Sermon – March 10, 2019 – First Sunday of Lent


Those of you who have been around here awhile have been part of the conversation on conditional and unconditional promises.  Conditional transactions are if/then.  If you do this, they you will be rewarded.  If you don’t do this, you will be punished.  Plenty of that in the scriptures.   The unconditional construct is different.  It is ‘because/therefore. Reading scripture in this way takes us to statements like, because God is faithful, therefore you can trust that God keeps God’s promises. Because God is merciful, you can trust that God is forgiving.  Because God is omnipotent, you can trust God with some mystery.  Because God loves all that God created, therefore you can count yourself in among the beloved.  God is still God in both transactions, but the if/then formulas make God’s actions conditional on our actions.  Because/therefore puts the actions of God first, and ours second.  Make sense.

Temptation is almost always conditional.  If you do this, you’ll be more beautiful, more loved, more secure, more happy.  Because/therefore settles this as God’s opening orientation towards us, which then empowers us to act in more spiritually healthy ways.

There are some pretty big ifs in the story about Jesus in the desert today. These ifs were the devil’s tool, the devil’s leverage against Jesus and for Satan’s own ends.

Jesus in the desert, famished, alone, vulnerable the devil thinks, so he has come to seed doubt, to mock, to imply that Jesus or God or both are not up to the task of watching over the world and that he, the devil, out of his generosity and wisdom and power would provide the solutions for the obvious train-wreck that is pending in Jesus’ life.   To sow doubt, and undermine and offer himself up to Jesus as a reasonable, indeed preferable alternative.

Jesus is hungry, famished, and the devil says, “If you are the Son of God, command these stones into bread.”  You’re hungry; if God has given you this power, use it fool.  I’m giving you a way out here, permission.  Go ahead.  Impress me. Humiliate me.  Turn these stones into bread.  Jesus responds with the familiar words, “One does not live by bread alone.”  Hey devil, something more important is at stake here, . . . not the grumbling in my stomach, but the yearning, the hunger in people’s souls.

Next, he says, “listen Jesus.  It’s self evident that you are not who you think you are.  You are in the middle of the wilderness, by yourself, no followers, no band of brothers.  Just me and you.  You are no king, no Messiah, no ruler.  You’re of no good to anyone.  Look at you.  Let me show another way.  Let me show you what a king looks like, let me give you a taste of what it could mean to rule over all you can see.  Take a little sniff of real power here Jesus.
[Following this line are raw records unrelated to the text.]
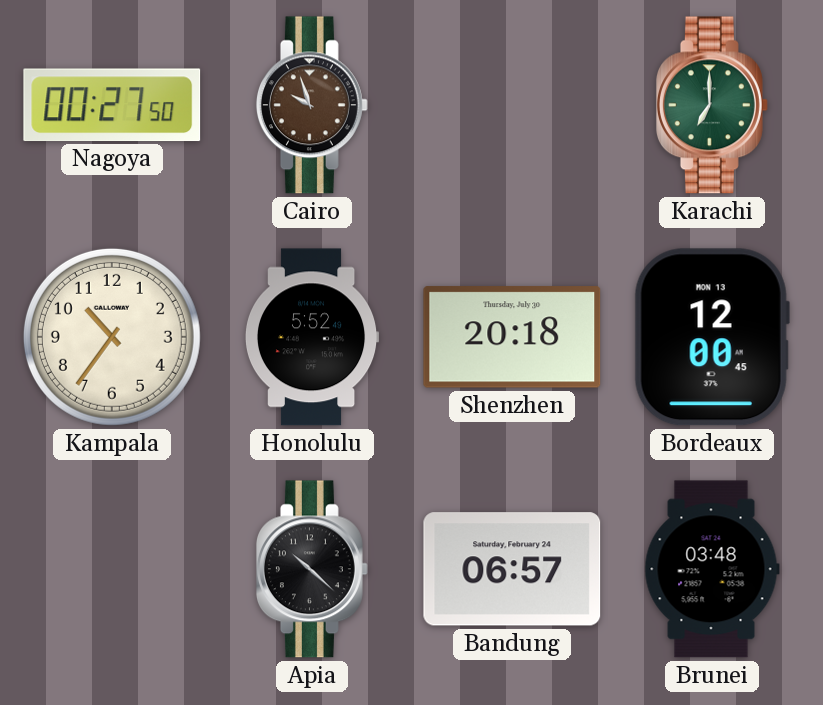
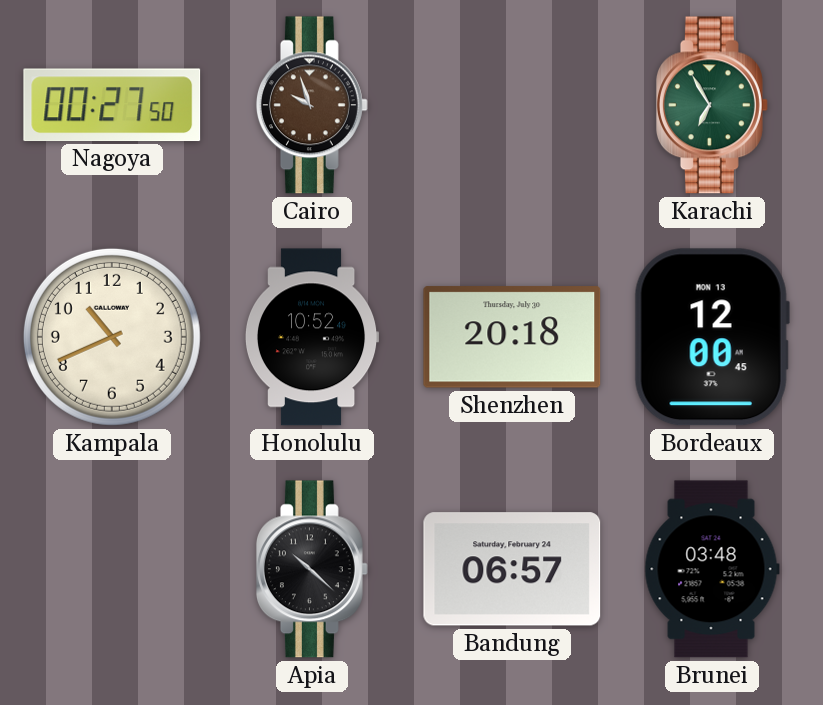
Karachi: 7:00 -> 6:55
Kampala: 10:36 -> 10:41
Honolulu: 5:52 -> 10:52
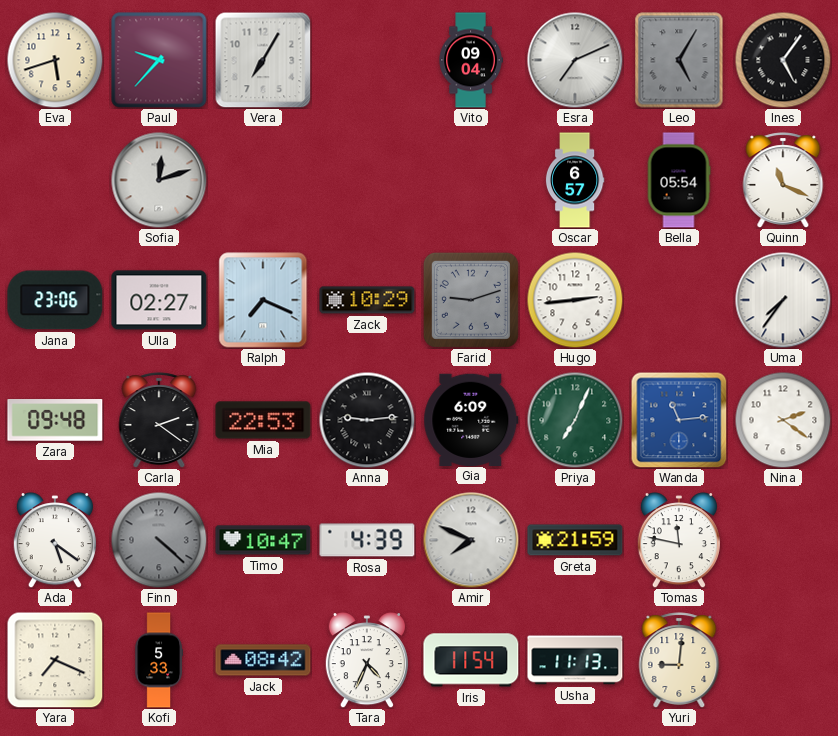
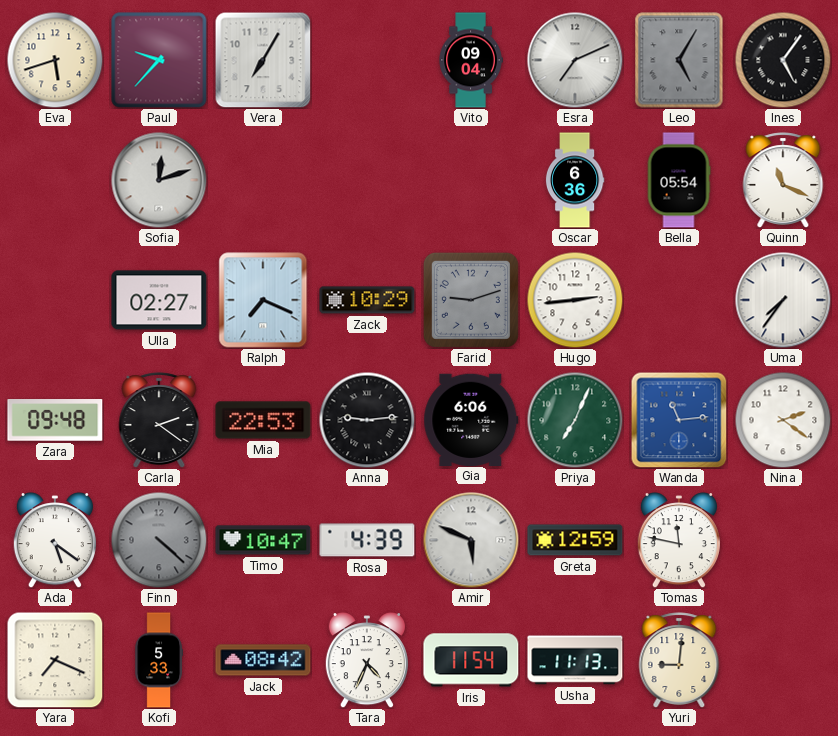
Oscar: 6:57 -> 6:36
Jana: 23:06 -> none
Gia: 6:09 -> 6:06
Amir: 7:49 -> 5:49
Greta: 21:59 -> 12:59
Let me give you something tangible to rule over, rather than a kingdom of pipe dream and fantasy and false hope.   It’s all yours; I’ll give it to you, if you just acknowledge that I can. Recognize my power. Just say I am able, and you are willing.  That’s all.  Just a little acknowledgement here.  And it’s all yours.  And Jesus responds, ‘It is written, worship the Lord your God and serve him only.’

OK, says the devil. All right.  It is also written, in the 91stPsalm to be specific, that God will command his angels concerning you and that they will bear you up, so you don’t dash your foot against the stone.”  That’s right out of the Bible Jesus; so let’s see if you believe.  Throw yourself off the pinnacle here.   The implication is, Jesus, that if you don’t, you doubt your own worthiness or righteousness and don’t deserve this bit of God’s grace, or Jesus, if you don’t you don’t have enough faith that God will protect you. You don’t believe that God will do it. C’mon Jesus.    Jump!   And Jesus says, “Do not put the Lord your God to the test.”

Well, such was the temptation of Jesus in the wilderness, a story we know well. It’s a dramatic story full of tension and power and surprise, and also humility and faith and hope.  And now we are to ponder our own trials and temptations, right?

Let’s do, but first let’s get clear on a few things.

First, temptation itself is evidence of conscience.  Temptation itself is evidence that there is a choice, that there is something at stake, that how we live matters.  Temptation is a clearly challenge to whom we serve, where our loyalties lie. The gospel is never ambiguous about whom we serve and to what ends.

Temptation should be no surprise to anyone of faith.  It exists because we are not libertine, that we are not without conscience, that we are not without some moral and ethical training and insight. Temptation is inevitable, friends. All of us are tempted.  Probably went a round with it since you crawled out of bed this morning.   So, temptation should never be a surprise.   What we need to realize first, then is that as temptation comes, we are to ponder whose side we are on.   Now, this whole conversation with Jesus in the devil was an attempt to bring Jesus to follow him, to choose him.  But the most real, the most important consideration is that God is step ahead of us here.  We need to lean on and understand and depend on, is that God is on our side.  Because God as promised to abide with us in all things, therefore we can trust that God is at hand.  The devil was wrong when he thought Jesus was alone, unguarded, unwatched. Remember, “Jesus full of the Holy Spirit…. and we led out . . . and the next verse after our reading today we read that Jesus, full of the Spirit returned to Galilee.  God is on our side folks.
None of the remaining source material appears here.